Moroccan Minestrone
serves 6-8
Recipe from Domenica Marchetti
Serve this colorful vegetable soup with warm whole-wheat pitas, or chunks of crusty whole-grain bread. Read more about this recipe on the Cookthink blog.
ingredients
1/4 cup extra-virgin olive oil
1 1/2 cups red onion, chopped
3 medium carrots, cut into 1/4-inch dice (1 rounded cup)
3 medium celery ribs, with leaves, finely chopped (3/4 cup)
1 small fennel bulb, finely chopped (3/4 cup)
1 medium baking potato, cut into 1/4-inch dice
1 medium zucchini, cut into 1/4-inch dice
3 tablespoons minced cilantro
3 tablespoons minced parsley
1 tablespoon sweet Hungarian paprika
1 1/2 teaspoons finely crushed caraway seeds
1/2 teaspoon crushed saffron threads
1/4 teaspoon ground coriander
1 pinch cayenne pepper
1 teaspoon kosher or sea salt
2 cups canned diced tomatoes, with their juice
6 cups vegetable broth
1 cup red lentils, rinsed and drained
1 to 1 1/4-cups broken vermicelli pasta
timer
prep: 20 minutes
total: 1 hour 5 minutes
tools
Dutch oven
ladle
instructions
1. Warm the olive in a large Dutch oven or other heavy-bottomed sauce pot placed over medium heat. Add the onions and toss to coat them thoroughly. Sauté the onions until they begin to soften and turn translucent, 6 to 7 minutes.
2. Stir in the carrots, celery, fennel, potato and zucchini, and 2 tablespoons each of cilantro and parsley. Mix everything together thoroughly, and then add the paprika, caraway seeds, saffron, coriander, cayenne pepper and salt. Stir to combine. Reduce the heat to medium-low and cook 5 minutes, stirring frequently to prevent the spices from burning. Raise the heat to medium and stir in the tomatoes. Bring the mixture to a simmer, reduce the heat to medium-low and cover partially. Cook, stirring occasionally, until the vegetables are just tender, 20 to 25 minutes.

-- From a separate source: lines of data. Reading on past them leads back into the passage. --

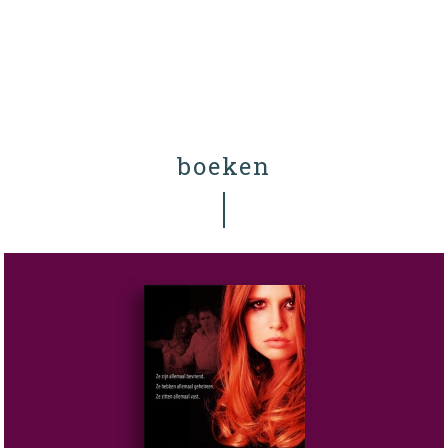
boeken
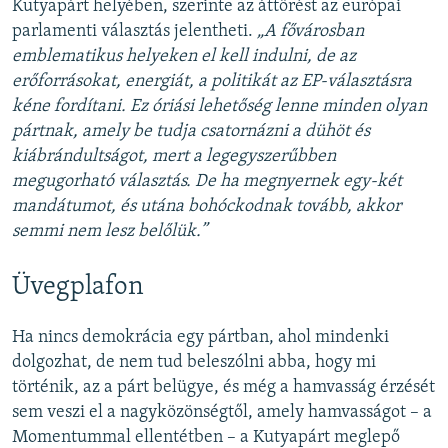
Kutyapárt helyében, szerinte az áttörést az európai
parlamenti választás jelentheti.
„A fővárosban
emblematikus helyeken el kell indulni, de az
erőforrásokat, energiát, a politikát az EP-választásra
kéne fordítani. Ez óriási lehetőség lenne minden olyan
pártnak, amely be tudja csatornázni a dühöt és
kiábrándultságot, mert a legegyszerűbben
megugorható választás. De ha megnyernek egy-két
mandátumot, és utána bohóckodnak tovább, akkor
semmi nem lesz belőlük.”
Üvegplafon
Ha nincs demokrácia egy pártban, ahol mindenki
dolgozhat, de nem tud beleszólni abba, hogy mi
történik, az a párt belügye, és még a hamvasság érzését
sem veszi el a nagyközönségtől, amely hamvasságot – a
Momentummal ellentétben – a Kutyapárt meglepő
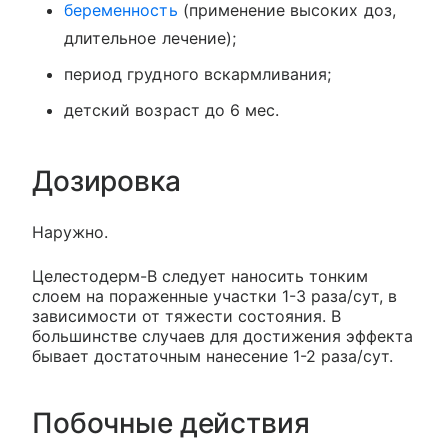
беременность
(применение высоких доз,
длительное лечение);
период грудного вскармливания;
детский возраст до 6 мес.
Дозировка
Наружно.
Целестодерм-В следует наносить тонким
слоем на пораженные участки 1-3 раза/сут, в
зависимости от тяжести состояния. В
большинстве случаев для достижения эффекта
бывает достаточным нанесение 1-2 раза/сут.
Побочные действия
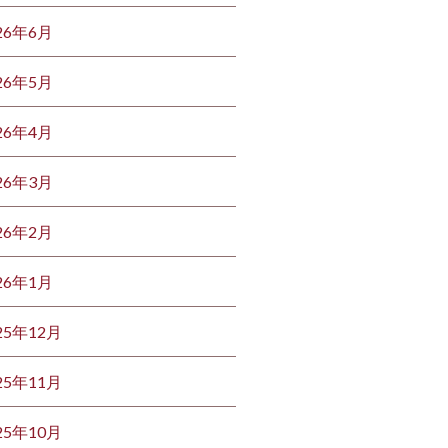
26年6月
26年5月
26年4月
26年3月
26年2月
26年1月
25年12月
25年11月
25年10月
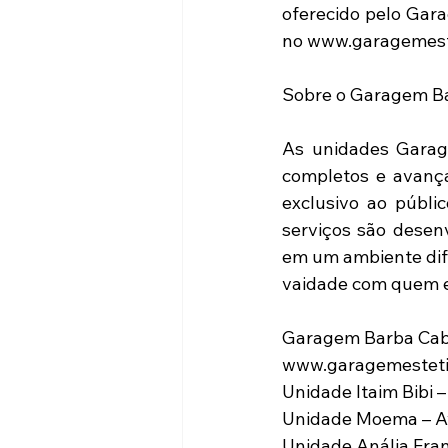
oferecido pelo Gara
no www.garagemeste
Sobre o Garagem Ba
As unidades Garag
completos e avança
exclusivo ao públic
serviços são desen
em um ambiente dif
vaidade com quem e
Garagem Barba Cab
www.garagemesteti
Unidade Itaim Bibi – 
Unidade Moema – Av.
Unidade Anália Fran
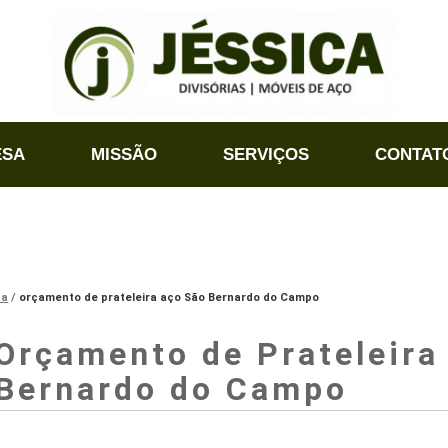
ESA
MISSÃO
SERVIÇOS
CONTAT
na
orçamento de prateleira aço São Bernardo do Campo
Orçamento de Prateleira
Bernardo do Campo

3. Pour in the vegetable broth and the lentils. Raise the heat to medium-high and bring the soup to a boil. Reduce the heat to medium-low, cover partially and simmer gently for 20 minutes, until the lentils are tender. Raise the heat once more to medium-high and stir in the vermicelli. Boil the soup for 5 minutes, or until the vermicelli are tender. Turn off the heat, cover, and let the soup rest for a few minutes.
4. To serve, ladle the soup into shallow rimmed bowls and garnish with a sprinkle of the remaining cilantro and parsley.